Randolph Hearst used his powerful media empire to accuse the Spanish of treachery at a time when the last thing the Iberians wanted was American intervention in the war we Cubans were fighting for independence.
With both sides exhausted, Spain’s General Valeriano Weyler, dubbed “The Butcher” by the Hearst press, introduced his reconcentration” policy with concentration camps in which hundreds of thousands of Cubans died, a forerunner of the Nazi concentration camps. A push was all that was needed to tip the balance and ultimately the Americans made the move.
I explained these things to my friend Sexton, pointing out that the common sense explanation was the technology of the time, based on coal fire boilers, the material receptacles of the energy needed to drive the ship’s engines but really dangerous because of the amount of highly explosive gases released and still present when the boilers were shut down. A long list of accidents are reported with this as the cause.
But some people were having none of it. An incident was needed for intervention and one was duly manufactured. Others were invented and added by Hearst, founder of media manipulation: The rescue from prison in Havana of the beautiful Evangelina Cisneros Cosio from Camaguey who was exibited all over the the United States as a victim of Spanish oppression, was one.
Needing more to stoke the fire, a personal letter from Spanish diplomat in New York, Dupuy de Lome was stolen. Addressed to his own government the letter was critical of President Mc Kinley and underlined his weaknesses in governing.
The table was now set. The explosion of the Maine was served up as dessert. My friend James was celebrating his 80th birthday on Cuban soil and invited me to share it after our chat about Cuban history.
I have always admired the man for the fact that, retired and of a respectable age, he had come to Cuba to learn Spanish. He thanked me kindly for recommending “Jardín” a novel by Dulce Maria Loynaz, as a real course for anyone wanting to learn our language. Before going to the restaurant, I gave him a history book on the Spanish-American war to which, I believe the Cuban, war should always be appended.
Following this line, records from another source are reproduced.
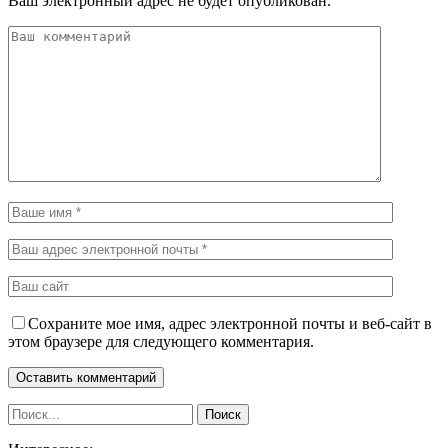
Ваш электронный адрес не будет опубликован.
Сохраните мое имя, адрес электронной почты и веб-сайт в
этом браузере для следующего комментария.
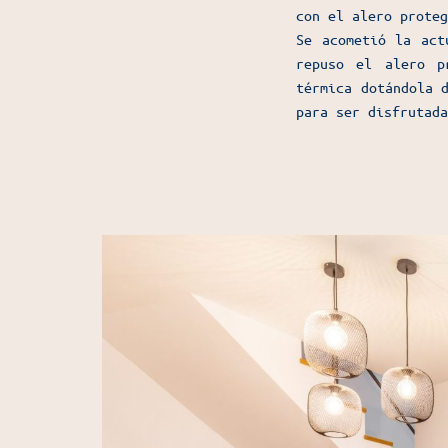
con el alero proteg
Se acometió la act
repuso el alero p
térmica dotándola 
para ser disfrutada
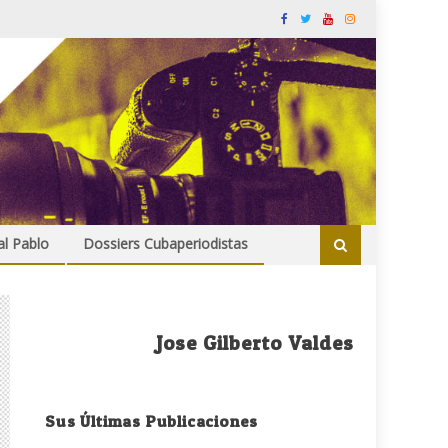
al Pablo
Dossiers Cubaperiodistas
Jose Gilberto Valdes
Sus Últimas Publicaciones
I chose a restaurant inside the famous fortress of La Cabaña, a place with lots of history. Sexton came fully prepared to pay for the best without asking the price. He was a simple man, not at all mean, incapable of an arrogant gesture. He liked the atmosphere, away from the bustle of Havana, where we could talk quietly without being propositioned by someone wanting to sell you something or other.
Being his birthday celebration, we drank a few toasts which, ultimately, requires a visit to the toilet or the bathroom as we say in Cuba. I went first, thinking how I had not seen the usual doors in the interior of the restaurant with their internationally known logos. I walked about a hundred meters along historic hallways, only to find some public toilets but they were closed off with bars and padlocks.
Looking for another solution, one of the night watchmen showed me the perfect outlet: an interior courtyard with a – at that moment – beautifully moonlit garden with leafy trees in abundance, enough to camouflage anyone having a pee.
I returned to the table making my excuses for the delay, after the shrimp and the excellent lobster praised by James, until my friend raised the inevitable question: “Where is the bathroom, because I don’t see one inside? ”
“Well Mr. Sexton, just remember that we are in a fancy Havana restaurant where you have the opportunity of experiencing a romantic Cuban toilet, sanitary and very special.” And off we went. The waiter did not bat an eyelid. There is no way of escaping without paying from La Cabana, and anyway we looked pretty alright.
We returned by taxi, James Sexton obviously happy the way the night had gone and me too. He took his leave without further personal revelation. I don’t know if he is still with us but I truly hope so. I admire his boundless joy for life and his determination to get acquainted with Spanish culture at an age well beyond the average of most of the inhabitants of our planet.